‘The Apology’ Is A Grisly And Shocking Christmas Tale [Review]
The Apology is Ariel Dorfman’s Death and the Maiden with some grim Christmas cheer thrown in for good measure. Alison Star Locke, in her directorial debut, is considerably less interested in conventional home invasion thrills, in large part because the invader here isn’t an uninvited guest—he’s family. With The Apology, Locke accomplishes a lot with a little, rendering this a yuletide morality play that dredges up sorrow and tension in equal measure.
Darlene Hagen (Anna Gunn) at first appears to be ripped directly from the bereaved woman filmic playbook. She’s a recovering alcoholic, grappling not only with the first Christmas dinner she’s hosted in 20 years, but also the undercurrent of her daughter Sally’s disappearance. Janeane Garofalo appears briefly as friend Gretchen, a wise-cracking, infinitely supportive pal whose purpose in life seems to be keeping Darlene on track. As their Christmas Eve preparations wind down, Gretchen heads home (in a remarkably troubling blizzard), and Darlene settles in for an evening with the ghosts of her past. Then, someone knocks on the door. Cue The Apology.
A knock is a horror staple. They’re enduringly effective, the hollow echo of fist on wood frame, and here, it augurs not just the arrival of Darlene’s brother-in-law Jack (Linus Roache), but something considerably more sinister as well. At first pleasant—Jack remarks having ostensibly been stranded after his car broke down—Darlene is quick to note the conspicuous overcompensation. He’s cryptically remorseful, comes bearing nostalgic gifts, and waxes poetic about literature and their brief affair twenty years prior. Of course, he has one other nagging secret he’s just about dying to get off his chest.
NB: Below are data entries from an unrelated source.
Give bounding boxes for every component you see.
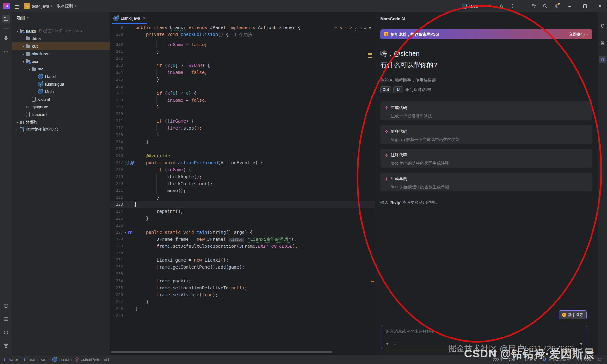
project-folder-icon[interactable] — [2, 15, 10, 23]
code-line[interactable]: 218if (inGame) { — [110, 166, 375, 173]
chat-input-box[interactable]: # — [381, 325, 587, 349]
run-icon[interactable] — [2, 301, 10, 310]
marscode-gutter-icon[interactable] — [130, 161, 134, 165]
code-line[interactable]: 210 — [110, 111, 375, 118]
tree-item-Lianxi[interactable]: CLianxi — [12, 73, 110, 80]
minimize-button[interactable]: – — [563, 0, 577, 12]
inspection-stripe-icon[interactable] — [368, 53, 372, 58]
chevron-down-icon[interactable]: ▾ — [21, 60, 26, 63]
tree-item-liushisigua[interactable]: Cliushisigua — [12, 80, 110, 88]
terminal-icon[interactable] — [2, 315, 10, 324]
chevron-right-icon[interactable]: ▸ — [15, 128, 20, 131]
suggestion-card[interactable]: 注释代码/doc 为当前选中的代码生成注释 — [380, 149, 592, 168]
code-line[interactable]: 239 — [110, 312, 375, 319]
structure-icon[interactable] — [2, 34, 10, 43]
tree-item-xixi.iml[interactable]: xixi.iml — [12, 95, 110, 103]
code-line[interactable]: 229frame.setDefaultCloseOperation(JFrame… — [110, 243, 375, 250]
marscode-gutter-icon[interactable] — [127, 231, 132, 234]
code-line[interactable]: 226 — [110, 222, 375, 229]
code-line[interactable]: 213} — [110, 131, 375, 138]
tree-item-.idea[interactable]: ▸.idea — [12, 35, 110, 42]
promo-banner[interactable]: 新年宠粉，推荐赢索尼PS5! 立即参与→ — [380, 29, 592, 39]
layout-icon[interactable] — [598, 357, 602, 362]
maximize-button[interactable] — [578, 0, 592, 12]
breadcrumb-item[interactable]: mactionPerformed — [75, 357, 109, 362]
code-line[interactable]: 234frame.pack(); — [110, 277, 375, 284]
git-icon[interactable] — [2, 341, 10, 350]
code-line[interactable]: 202 — [110, 55, 375, 62]
tree-item-Main[interactable]: CMain — [12, 88, 110, 95]
code-line[interactable]: 231Lianxi game = new Lianxi(); — [110, 257, 375, 264]
onboarding-button[interactable]: 新手引导 — [559, 310, 587, 319]
breadcrumb-item[interactable]: CLianxi — [52, 357, 69, 362]
run-configuration[interactable]: lianxi▾ — [459, 2, 484, 10]
horizontal-scrollbar[interactable] — [111, 351, 332, 353]
code-line[interactable]: 225} — [110, 215, 375, 222]
code-lines[interactable]: 200inGame = false;201}202203if (x[0] >= … — [110, 41, 375, 350]
chat-input[interactable] — [385, 329, 574, 334]
problems-icon[interactable] — [2, 328, 10, 337]
code-line[interactable]: 206 — [110, 83, 375, 90]
run-gutter-icon[interactable]: ▶ — [125, 229, 126, 236]
tree-item-xiaoliuren[interactable]: ▸xiaoliuren — [12, 50, 110, 58]
tree-item-out[interactable]: ▸out — [12, 42, 110, 50]
code-line[interactable]: 208inGame = false; — [110, 97, 375, 104]
code-line[interactable]: 205} — [110, 76, 375, 83]
main-menu-icon[interactable] — [15, 4, 19, 9]
code-line[interactable]: 230 — [110, 250, 375, 257]
search-icon[interactable] — [540, 2, 550, 10]
status-segment[interactable]: 4 个空格 — [577, 357, 591, 362]
suggestion-card[interactable]: 生成代码生成一个冒泡排序算法 — [380, 101, 592, 120]
chevron-down-icon[interactable]: ▾ — [15, 29, 20, 33]
banner-action[interactable]: 立即参与→ — [569, 32, 589, 37]
code-line[interactable]: 203if (x[0] >= WIDTH) { — [110, 62, 375, 69]
code-line[interactable]: 224repaint(); — [110, 208, 375, 215]
database-icon[interactable] — [598, 39, 607, 47]
code-line[interactable]: 235frame.setLocationRelativeTo(null); — [110, 284, 375, 291]
code-editor[interactable]: C Lianxi.java × ⚠ 5 ⚠ 2 ✓ 3 9public clas… — [110, 12, 375, 355]
chevron-right-icon[interactable]: ▸ — [15, 120, 20, 124]
breadcrumb-item[interactable]: xixi — [24, 357, 35, 362]
code-line[interactable]: 200inGame = false; — [110, 41, 375, 48]
vcs-menu[interactable]: 版本控制 ▾ — [57, 3, 76, 9]
close-window-button[interactable]: × — [593, 0, 607, 12]
breadcrumb-item[interactable]: lianxi — [4, 357, 18, 362]
prev-problem-icon[interactable] — [364, 27, 366, 29]
inspections-widget[interactable]: ⚠ 5 ⚠ 2 ✓ 3 — [334, 26, 371, 30]
code-line[interactable]: 216@Override — [110, 152, 375, 159]
code-line[interactable]: 236frame.setVisible(true); — [110, 291, 375, 298]
code-line[interactable]: 214} — [110, 138, 375, 145]
next-problem-icon[interactable] — [369, 27, 371, 29]
code-line[interactable]: 237} — [110, 298, 375, 305]
code-line[interactable]: 222} — [110, 194, 375, 201]
code-line[interactable]: 188private void checkCollision() { 1 个用法 — [110, 31, 375, 38]
chevron-right-icon[interactable]: ▸ — [21, 37, 26, 40]
code-line[interactable]: 232frame.getContentPane().add(game); — [110, 264, 375, 270]
tree-item-.gitignore[interactable]: ∅.gitignore — [12, 103, 110, 111]
code-line[interactable]: 212timer.stop(); — [110, 124, 375, 131]
code-line[interactable]: 219checkApple(); — [110, 173, 375, 180]
code-line[interactable]: 209} — [110, 104, 375, 111]
sparkle-icon[interactable] — [385, 342, 389, 346]
chevron-down-icon[interactable]: ▾ — [27, 16, 29, 20]
suggestion-card[interactable]: 解释代码/explain 解释一下当前选中函数的功能 — [380, 125, 592, 144]
tree-item-lianxi.iml[interactable]: lianxi.iml — [12, 111, 110, 118]
status-segment[interactable]: MarsCode AI — [542, 357, 570, 362]
tree-item-xixi[interactable]: ▾xixi — [12, 58, 110, 65]
add-user-icon[interactable] — [529, 2, 539, 10]
status-segment[interactable]: 223:1 — [493, 357, 502, 362]
chevron-right-icon[interactable]: ▸ — [21, 52, 26, 56]
code-line[interactable]: 228JFrame frame = new JFrame( title: "Li… — [110, 236, 375, 243]
chevron-down-icon[interactable]: ▾ — [27, 67, 32, 71]
bell-icon[interactable] — [598, 21, 607, 30]
code-line[interactable]: 211if (!inGame) { — [110, 118, 375, 124]
tree-item-lianxi[interactable]: ▾lianxiD:\桌面\IdeaProjects\lianxi — [12, 27, 110, 35]
tree-item-[interactable]: ▸临时文件和控制台 — [12, 126, 110, 133]
send-icon[interactable] — [578, 342, 583, 346]
chevron-right-icon[interactable]: ▸ — [21, 45, 26, 48]
marscode-tool-icon[interactable] — [599, 56, 606, 63]
status-segment[interactable]: CRLF — [509, 357, 518, 362]
code-line[interactable]: 215 — [110, 145, 375, 152]
suggestion-card[interactable]: 生成单测/test 为当前选中的函数生成单测 — [380, 173, 592, 191]
tab-lianxi-java[interactable]: C Lianxi.java × — [110, 12, 149, 24]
From the synopsis and staging—The Apology is very much a two person show—it’s not exactly surprising what Jack has to reveal. After all, it occurs just over a third into the movie. Locke’s strength as both director and storyteller comes not from the inundation of twists and reversals so common in locked room thrillers, but rather in the unvarnished, raw emotive power of her two leads. Where The Apology’s plot coasts easily from A to B, Roache and Gunn especially keep The Apology grounded, relishing the opportunity to cull from dark places, deposing the other with such grace and prowess, they remain eminently, heartbreakingly watchable.
The explicit genre elements prove less effective, curiously harkening to another winter bound domestic thriller from several years ago—Knuckleball. Like The Apology, that movie traded in tawdry, unsavory secrets. Additionally, both were more effective at generating tension than paying it off. The score from composer Uèle Lamore is as discordant as ever, a pit in the stomach that expertly augments the growing desperation of the situation. Jack Caswell’s cinematography is appropriately desolate. Locke herself makes use of effective blocking to convey the ever-shifting power dynamics as both Darlene and Jack endeavor to get what they want from the other.
The Apology isn’t anywhere near as ruthless as it might at first appear to be. For that, audiences might be better served checking out this year’s No Exit. Still, The Apology is appropriately grisly. It is a fascinating chamber piece about regret, secrets, and the sins that can never be taken back. And, for all the actual guns at play, it’s Gunn herself whose fearless, gut-wrenching performance renders The Apology one of the better high-concept indies in recent years.
The Apology will be released by RLJE Films on December 16 in theaters and will stream on Shudder and AMC+ simultaneously.
The Apology is a grisly, effective chamber thriller with little to actually apologize for.